• [What to do] Starting at the line with "Inspections" and going on through the line with "stylishly connected space", reproduce each line in the records below exactly and nothing more.

Collected data
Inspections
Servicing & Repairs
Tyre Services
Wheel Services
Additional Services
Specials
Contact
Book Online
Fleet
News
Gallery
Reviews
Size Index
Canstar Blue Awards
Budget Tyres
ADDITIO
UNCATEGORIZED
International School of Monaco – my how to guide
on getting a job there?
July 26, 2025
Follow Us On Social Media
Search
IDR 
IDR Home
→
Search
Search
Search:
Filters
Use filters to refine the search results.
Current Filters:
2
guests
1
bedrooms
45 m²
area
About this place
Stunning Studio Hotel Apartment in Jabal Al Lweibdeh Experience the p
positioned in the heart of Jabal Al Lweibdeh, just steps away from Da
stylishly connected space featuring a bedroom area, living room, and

* * *

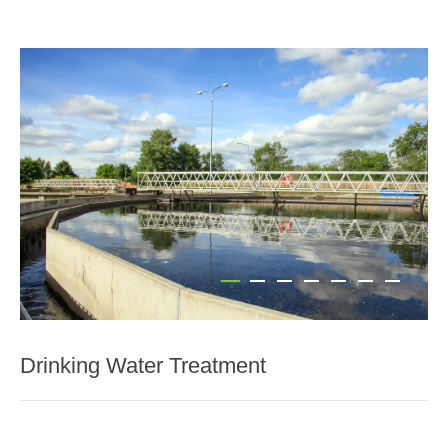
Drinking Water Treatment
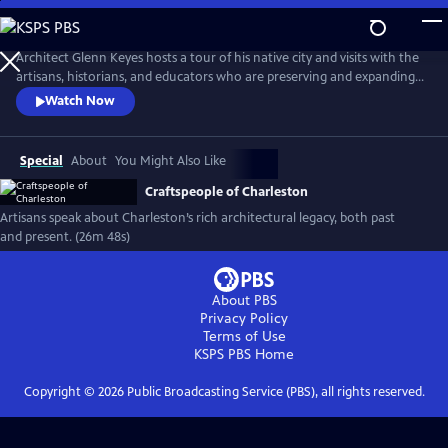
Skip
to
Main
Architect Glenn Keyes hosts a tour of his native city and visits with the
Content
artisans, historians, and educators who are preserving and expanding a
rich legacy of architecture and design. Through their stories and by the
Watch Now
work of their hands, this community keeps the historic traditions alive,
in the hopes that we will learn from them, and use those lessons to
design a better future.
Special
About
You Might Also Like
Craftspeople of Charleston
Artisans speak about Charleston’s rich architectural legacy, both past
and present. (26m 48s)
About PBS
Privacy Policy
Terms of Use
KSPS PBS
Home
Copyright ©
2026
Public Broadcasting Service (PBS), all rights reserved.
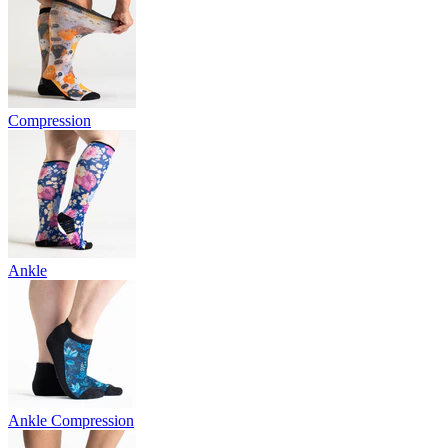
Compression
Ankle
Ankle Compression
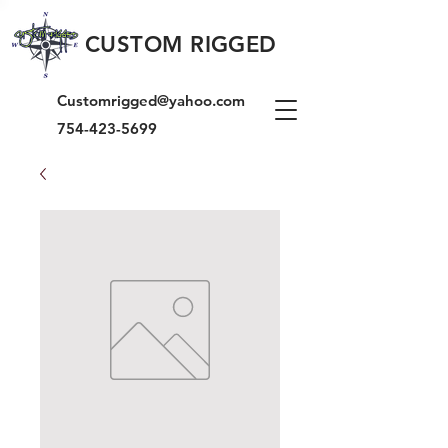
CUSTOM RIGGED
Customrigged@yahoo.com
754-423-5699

• [Your response]
Inspections
Servicing & Repairs
Tyre Services
Wheel Services
Additional Services
Specials
Contact
Book Online
Fleet
News
Gallery
Reviews
Size Index
Canstar Blue Awards
Budget Tyres
ADDITIO
UNCATEGORIZED
International School of Monaco – my how to guide
on getting a job there?
July 26, 2025
Follow Us On Social Media
Search
IDR 
IDR Home
→
Search
Search
Search:
Filters
Use filters to refine the search results.
Current Filters:
2
guests
1
bedrooms
45 m²
area
About this place
Stunning Studio Hotel Apartment in Jabal Al Lweibdeh Experience the p
positioned in the heart of Jabal Al Lweibdeh, just steps away from Da
stylishly connected space featuring a bedroom area, living room, and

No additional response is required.